With a new state-of-the-arts university, three-time Grammy Award winner Ricky Kej to give budding artistes the opportunities and knowledge that he lacked while paving his way to success
Days ago, three-time Grammy winner Ricky Kej took to social media to make “one of the biggest announcements of my life”. At the helm of matters at an upcoming performing arts division of Bengaluru’s Chanakya University, Kej intends to use a “holistic interdisciplinary approach” to nurture a new generation of artistes. Education in music, theatre, and filmmaking will be employed for the making of well-rounded artistes in a bid to prepare them for “real world” projects, he says.

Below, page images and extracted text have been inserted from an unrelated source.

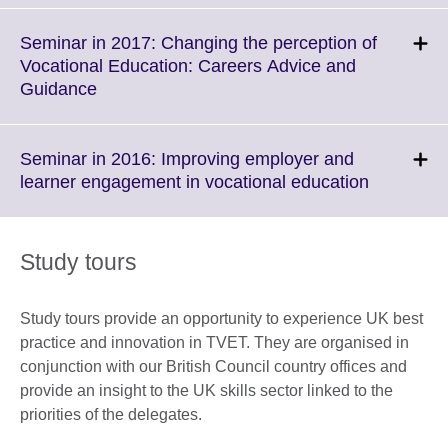
expand.
More
Seminar in 2017: Changing the perception of
information
Vocational Education: Careers Advice and
available.
Click
Guidance
to
expand.
More
Seminar in 2016: Improving employer and
information
Click
learner engagement in vocational education
available.
to
expand.
More
Study tours
informati
available.
Study tours provide an opportunity to experience UK best
practice and innovation in TVET. They are organised in
conjunction with our British Council country offices and
provide an insight to the UK skills sector linked to the
priorities of the delegates.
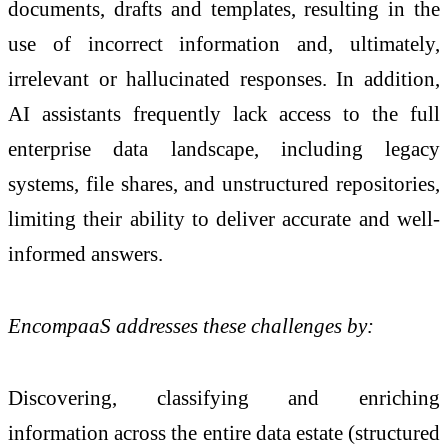
documents, drafts and templates, resulting in the
use of incorrect information and, ultimately,
irrelevant or hallucinated responses. In addition,
AI assistants frequently lack access to the full
enterprise data landscape, including legacy
systems, file shares, and unstructured repositories,
limiting their ability to deliver accurate and well-
informed answers.
EncompaaS addresses these challenges by:
Discovering, classifying and enriching
information across the entire data estate (structured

Edited excerpts of the interview.
How did this association materialise?
I’ve dreamt of nurturing and making an institute with [great] infrastructure, and creating artistes who can be successful in today’s world. [A lot of] institutes throughout the world are unable to make [students] ready to go out into the world and become successful. I wanted to ensure that the artistes are not only skilled at their art but also knowledgeable about the ways in which they can apply it. They shouldn’t be delusional. Skilled artistes believe that because they are [skilled], people will listen to them. This is not true. You need to know how to present yourself and make your art palatable. Marketing oneself is important too. When it comes to entrepreneurship, you are trying to sell yourself, and if you can’t showcase that your art is good, you can’t convince people [to consume it].
So, while I cherished this dream, Chanakya University got in touch with me. They wanted [to build] a strong performing arts school. We had lots of discussions in the past year, and I also travelled to other universities and learned a lot. I tried to understand what the alumni [believed was] lacking [in their curriculum], so that I could incorporate it here. There will be three streams — music, theatre, and filmmaking. I was given the freedom to create it from scratch. What will make this effort unique is the strong interdisciplinary approach that will be there between the streams. Whatever you choose to learn, you will still be taught [certain aspects] of the other streams. The pandemic taught us that you need to know multiple things to survive. Filmmakers need to have some knowledge of scoring, and dancers need to know a lot about camera angles and music. So, the focus will be on having an interdisciplinary approach.
Following your multiple wins, music aficionados would want to know what change would you introduce to the way music is taught.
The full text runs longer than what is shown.